--- WORKING DATA Enclosed Below ---
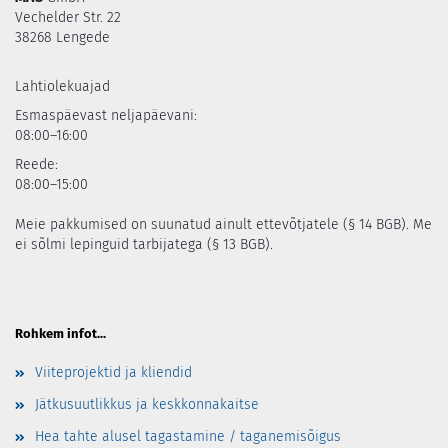
Vechelder Str. 22
38268 Lengede
Lahtiolekuajad
Esmaspäevast neljapäevani:
08:00–16:00
Reede:
08:00–15:00
Meie pakkumised on suunatud ainult ettevõtjatele (§ 14 BGB). Me
ei sõlmi lepinguid tarbijatega (§ 13 BGB).
Rohkem infot...
Viiteprojektid ja kliendid
Jätkusuutlikkus ja keskkonnakaitse
Hea tahte alusel tagastamine / taganemisõigus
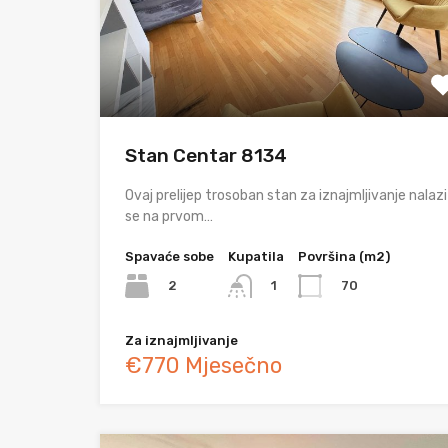
Stan Centar 8134
Ovaj prelijep trosoban stan za iznajmljivanje nalazi
se na prvom…
Spavaće sobe
Kupatila
Površina (m2)
2
70
1
Za iznajmljivanje
€770 Mjesečno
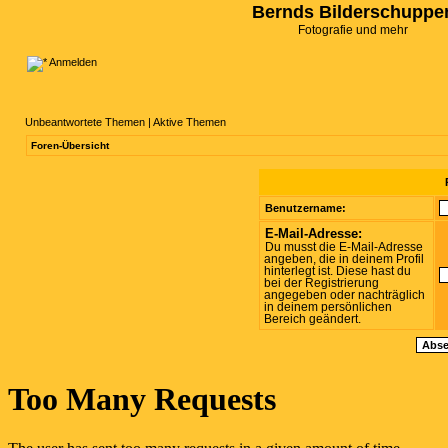
Bernds Bilderschuppe
Fotografie und mehr
Anmelden
Unbeantwortete Themen
|
Aktive Themen
Foren-Übersicht
Benutzername:
E-Mail-Adresse:
Du musst die E-Mail-Adresse
angeben, die in deinem Profil
hinterlegt ist. Diese hast du
bei der Registrierung
angegeben oder nachträglich
in deinem persönlichen
Bereich geändert.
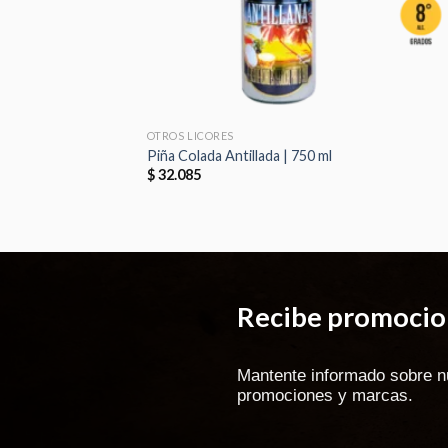
OTROS LICORES
Piña Colada Antillada | 750 ml
$
32.085
Recibe promocion
Mantente informado sobre n
promociones y marcas.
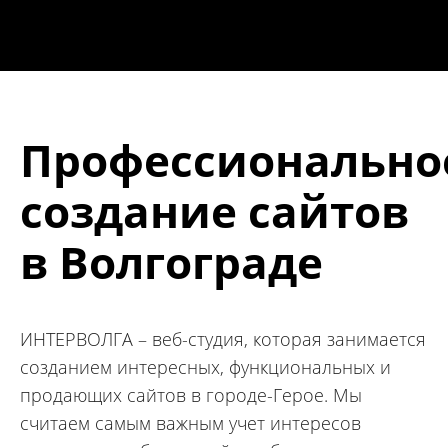
Профессионально
создание сайтов
в Волгограде
ИНТЕРВОЛГА – веб-студия, которая занимается
созданием интересных, функциональных и
продающих сайтов в городе-Герое. Мы
считаем самым важным учет интересов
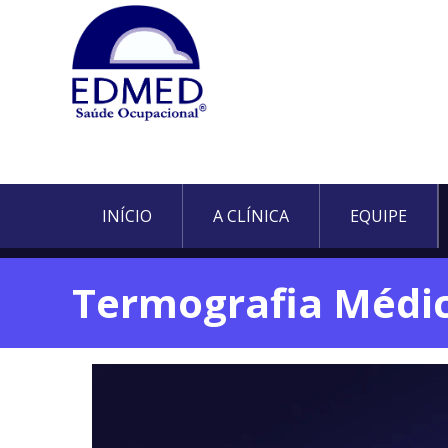
INÍCIO
A CLÍNICA
EQUIPE
Termografia Médi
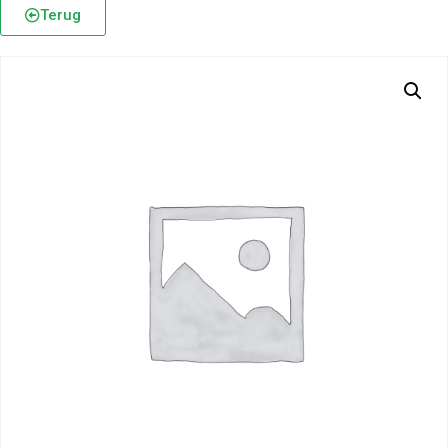
Terug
--- End of Enclosed WORKING DATA ---
• **PROBLEM DESCRIPTION**
Exactly reproduce the entries above, minus the pictures.

• **TASK ANSWER**
Vechelder Str. 22
38268 Lengede
Lahtiolekuajad
Esmaspäevast neljapäevani:
08:00–16:00
Reede:
08:00–15:00
Meie pakkumised on suunatud ainult ettevõtjatele (§ 14 BGB). Me
ei sõlmi lepinguid tarbijatega (§ 13 BGB).
Rohkem infot...
Viiteprojektid ja kliendid
Jätkusuutlikkus ja keskkonnakaitse
Hea tahte alusel tagastamine / taganemisõigus
Stan Centar 8134
Ovaj prelijep trosoban stan za iznajmljivanje nalazi
se na prvom…
Spavaće sobe
Kupatila
Površina (m2)
2
70
1
Za iznajmljivanje
€770 Mjesečno
Bernds Bilderschuppe
Fotografie und mehr
Anmelden
Unbeantwortete Themen
|
Aktive Themen
Foren-Übersicht
Benutzername:
E-Mail-Adresse:
Du musst die E-Mail-Adresse
angeben, die in deinem Profil
hinterlegt ist. Diese hast du
bei der Registrierung
angegeben oder nachträglich
in deinem persönlichen
Bereich geändert.
OTROS LICORES
Piña Colada Antillada | 750 ml
$
32.085
Recibe promocion
Mantente informado sobre n
promociones y marcas.
Профессионально
создание сайтов
в Волгограде
ИНТЕРВОЛГА – веб-студия, которая занимается
созданием интересных, функциональных и
продающих сайтов в городе-Герое. Мы
считаем самым важным учет интересов
INÍCIO
A CLÍNICA
EQUIPE
Termografia Médi
Terug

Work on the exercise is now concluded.